Task item: Transcribe the whole listing without a single picture.

=====

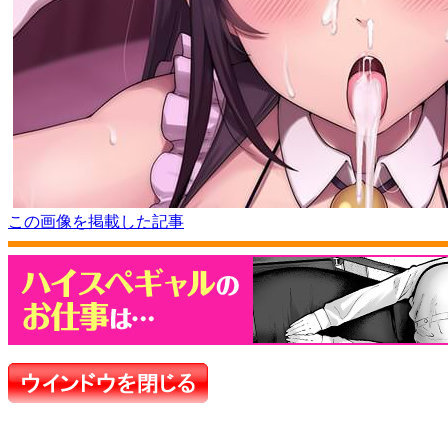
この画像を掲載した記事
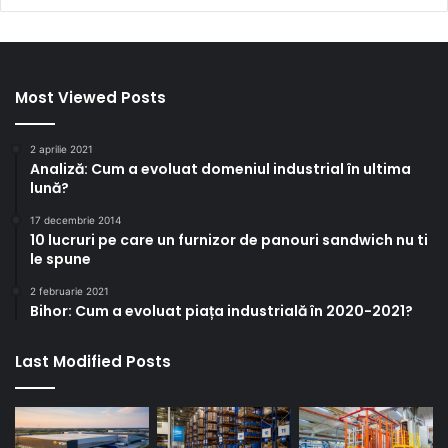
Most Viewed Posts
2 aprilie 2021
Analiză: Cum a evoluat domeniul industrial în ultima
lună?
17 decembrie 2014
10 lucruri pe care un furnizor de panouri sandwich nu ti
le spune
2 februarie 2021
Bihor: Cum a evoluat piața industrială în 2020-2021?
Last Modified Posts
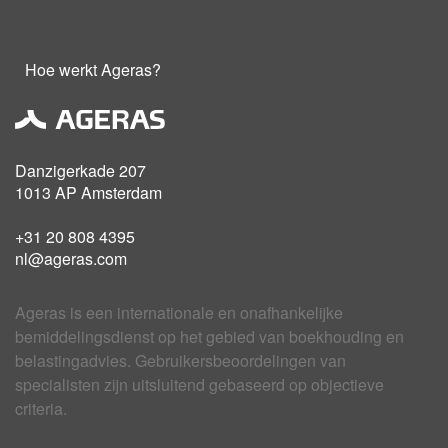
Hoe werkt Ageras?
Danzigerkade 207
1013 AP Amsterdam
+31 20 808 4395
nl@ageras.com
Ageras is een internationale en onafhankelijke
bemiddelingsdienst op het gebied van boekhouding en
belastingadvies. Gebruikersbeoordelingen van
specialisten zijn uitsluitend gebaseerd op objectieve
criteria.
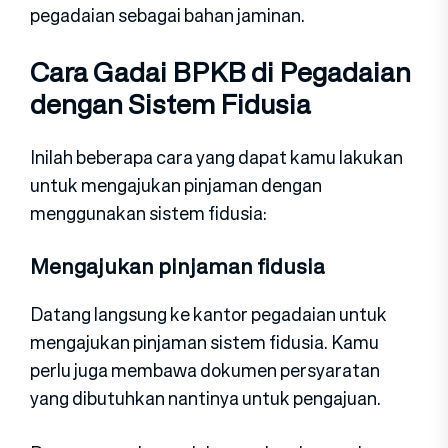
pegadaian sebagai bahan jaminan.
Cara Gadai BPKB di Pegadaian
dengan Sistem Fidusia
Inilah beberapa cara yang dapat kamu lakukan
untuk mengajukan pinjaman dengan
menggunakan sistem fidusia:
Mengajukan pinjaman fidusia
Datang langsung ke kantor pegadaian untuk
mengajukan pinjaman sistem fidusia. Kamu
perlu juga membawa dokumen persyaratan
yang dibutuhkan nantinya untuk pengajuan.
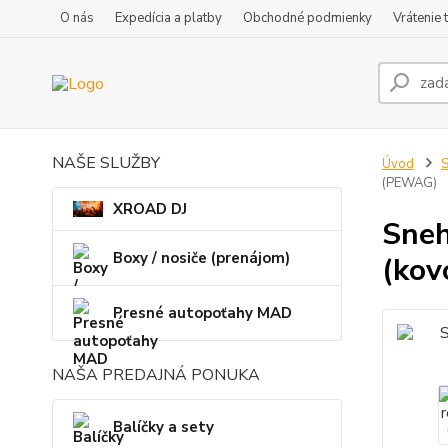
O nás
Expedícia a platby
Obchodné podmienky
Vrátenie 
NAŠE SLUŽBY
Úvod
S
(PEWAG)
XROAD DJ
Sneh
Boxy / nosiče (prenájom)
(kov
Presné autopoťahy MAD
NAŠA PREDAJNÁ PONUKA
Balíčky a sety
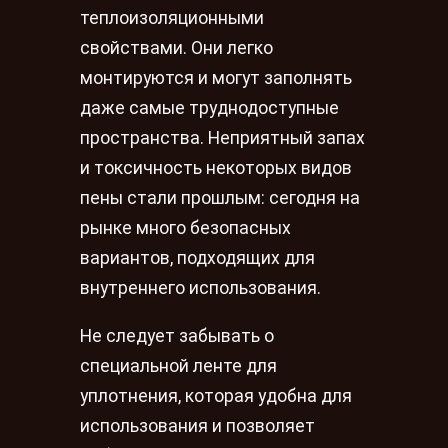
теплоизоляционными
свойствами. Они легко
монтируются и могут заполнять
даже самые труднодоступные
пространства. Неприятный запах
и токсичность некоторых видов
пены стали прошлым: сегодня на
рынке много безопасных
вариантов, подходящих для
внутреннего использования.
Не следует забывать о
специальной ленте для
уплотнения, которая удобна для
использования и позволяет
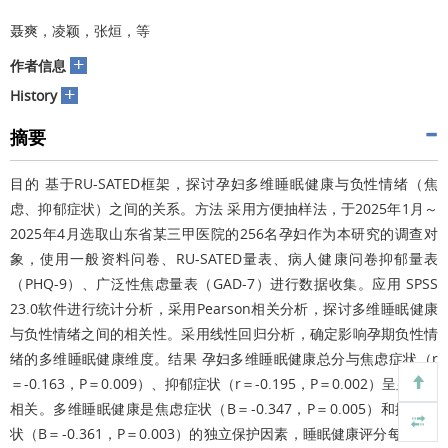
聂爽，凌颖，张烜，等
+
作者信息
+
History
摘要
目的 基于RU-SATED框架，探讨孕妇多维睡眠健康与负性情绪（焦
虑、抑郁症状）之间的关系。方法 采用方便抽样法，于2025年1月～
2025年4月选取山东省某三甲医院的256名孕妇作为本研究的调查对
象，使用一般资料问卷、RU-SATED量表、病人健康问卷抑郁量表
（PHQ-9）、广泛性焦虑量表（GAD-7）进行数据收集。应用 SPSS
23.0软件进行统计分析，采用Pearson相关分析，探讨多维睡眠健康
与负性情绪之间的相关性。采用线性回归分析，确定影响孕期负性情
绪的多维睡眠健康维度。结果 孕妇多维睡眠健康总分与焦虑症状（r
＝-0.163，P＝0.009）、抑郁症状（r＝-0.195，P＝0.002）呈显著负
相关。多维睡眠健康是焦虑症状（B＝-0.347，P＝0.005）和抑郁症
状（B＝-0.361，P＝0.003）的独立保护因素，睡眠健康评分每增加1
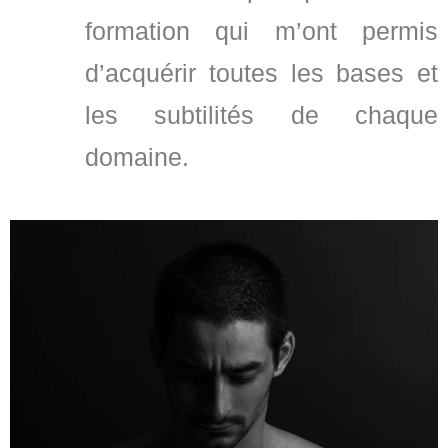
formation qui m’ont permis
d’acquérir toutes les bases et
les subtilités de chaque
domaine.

=====

Solution:
この画像を掲載した記事
Most Viewed Posts
2 aprilie 2021
Analiză: Cum a evoluat domeniul industrial în ultima
lună?
17 decembrie 2014
10 lucruri pe care un furnizor de panouri sandwich nu ti
le spune
2 februarie 2021
Bihor: Cum a evoluat piața industrială în 2020-2021?
Last Modified Posts
Hoe werkt Ageras?
Danzigerkade 207
1013 AP Amsterdam
+31 20 808 4395
nl@ageras.com
Ageras is een internationale en onafhankelijke
bemiddelingsdienst op het gebied van boekhouding en
belastingadvies. Gebruikersbeoordelingen van
specialisten zijn uitsluitend gebaseerd op objectieve
criteria.
pegadaian sebagai bahan jaminan.
Cara Gadai BPKB di Pegadaian
dengan Sistem Fidusia
Inilah beberapa cara yang dapat kamu lakukan
untuk mengajukan pinjaman dengan
menggunakan sistem fidusia:
Mengajukan pinjaman fidusia
Datang langsung ke kantor pegadaian untuk
mengajukan pinjaman sistem fidusia. Kamu
perlu juga membawa dokumen persyaratan
yang dibutuhkan nantinya untuk pengajuan.
O nás
Expedícia a platby
Obchodné podmienky
Vrátenie 
NAŠE SLUŽBY
Úvod
S
(PEWAG)
XROAD DJ
Sneh
Boxy / nosiče (prenájom)
(kov
Presné autopoťahy MAD
NAŠA PREDAJNÁ PONUKA
Balíčky a sety
теплоизоляционными
свойствами. Они легко
монтируются и могут заполнять
даже самые труднодоступные
пространства. Неприятный запах
и токсичность некоторых видов
пены стали прошлым: сегодня на
рынке много безопасных
вариантов, подходящих для
внутреннего использования.
Не следует забывать о
специальной ленте для
уплотнения, которая удобна для
использования и позволяет
聂爽，凌颖，张烜，等
+
作者信息
+
History
摘要
目的 基于RU-SATED框架，探讨孕妇多维睡眠健康与负性情绪（焦
虑、抑郁症状）之间的关系。方法 采用方便抽样法，于2025年1月～
2025年4月选取山东省某三甲医院的256名孕妇作为本研究的调查对
象，使用一般资料问卷、RU-SATED量表、病人健康问卷抑郁量表
（PHQ-9）、广泛性焦虑量表（GAD-7）进行数据收集。应用 SPSS
23.0软件进行统计分析，采用Pearson相关分析，探讨多维睡眠健康
与负性情绪之间的相关性。采用线性回归分析，确定影响孕期负性情
绪的多维睡眠健康维度。结果 孕妇多维睡眠健康总分与焦虑症状（r
＝-0.163，P＝0.009）、抑郁症状（r＝-0.195，P＝0.002）呈显著负
相关。多维睡眠健康是焦虑症状（B＝-0.347，P＝0.005）和抑郁症
状（B＝-0.361，P＝0.003）的独立保护因素，睡眠健康评分每增加1
formation qui m’ont permis
d’acquérir toutes les bases et
les subtilités de chaque
domaine.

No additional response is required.